**Exercise**
The required output is the exact run of lines below that opens at the line with "DTS Partner to" and closes at the line with "act as a publicist to pr".
□ □ □ □
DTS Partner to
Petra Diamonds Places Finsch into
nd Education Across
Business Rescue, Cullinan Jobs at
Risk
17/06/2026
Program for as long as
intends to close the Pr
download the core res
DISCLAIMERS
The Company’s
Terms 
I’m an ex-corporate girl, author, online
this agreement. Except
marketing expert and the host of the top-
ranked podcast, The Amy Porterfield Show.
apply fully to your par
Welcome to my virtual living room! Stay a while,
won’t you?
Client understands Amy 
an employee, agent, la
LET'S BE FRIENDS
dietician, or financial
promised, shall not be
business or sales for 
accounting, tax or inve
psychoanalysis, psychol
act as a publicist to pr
□ □ □ □
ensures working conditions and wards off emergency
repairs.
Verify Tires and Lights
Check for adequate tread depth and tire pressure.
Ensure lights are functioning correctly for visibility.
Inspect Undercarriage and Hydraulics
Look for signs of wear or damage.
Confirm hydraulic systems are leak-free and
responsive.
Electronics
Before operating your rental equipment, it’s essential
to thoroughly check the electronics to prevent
□ □ □ □
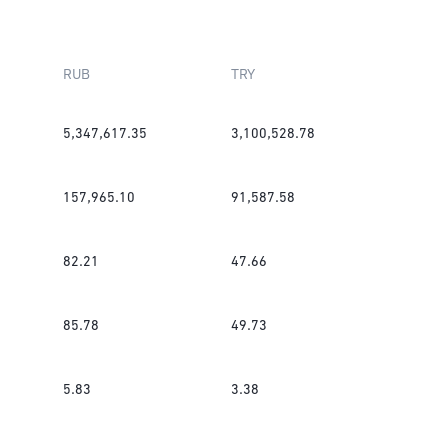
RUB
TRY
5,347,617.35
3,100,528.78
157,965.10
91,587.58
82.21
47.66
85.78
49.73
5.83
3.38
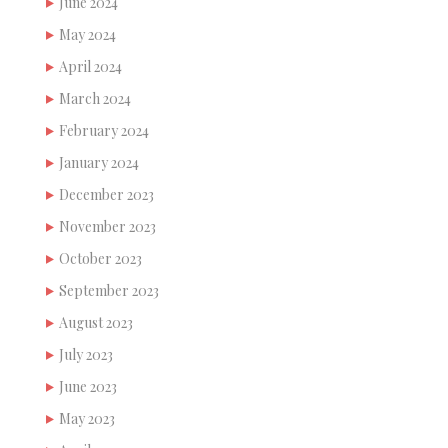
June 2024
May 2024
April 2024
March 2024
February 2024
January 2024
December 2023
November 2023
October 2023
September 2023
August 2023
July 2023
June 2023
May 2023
□ □ □ □
**Solution**
DTS Partner to
Petra Diamonds Places Finsch into
nd Education Across
Business Rescue, Cullinan Jobs at
Risk
17/06/2026
Program for as long as
intends to close the Pr
download the core res
DISCLAIMERS
The Company’s
Terms 
I’m an ex-corporate girl, author, online
this agreement. Except
marketing expert and the host of the top-
ranked podcast, The Amy Porterfield Show.
apply fully to your par
Welcome to my virtual living room! Stay a while,
won’t you?
Client understands Amy 
an employee, agent, la
LET'S BE FRIENDS
dietician, or financial
promised, shall not be
business or sales for 
accounting, tax or inve
psychoanalysis, psychol
act as a publicist to pr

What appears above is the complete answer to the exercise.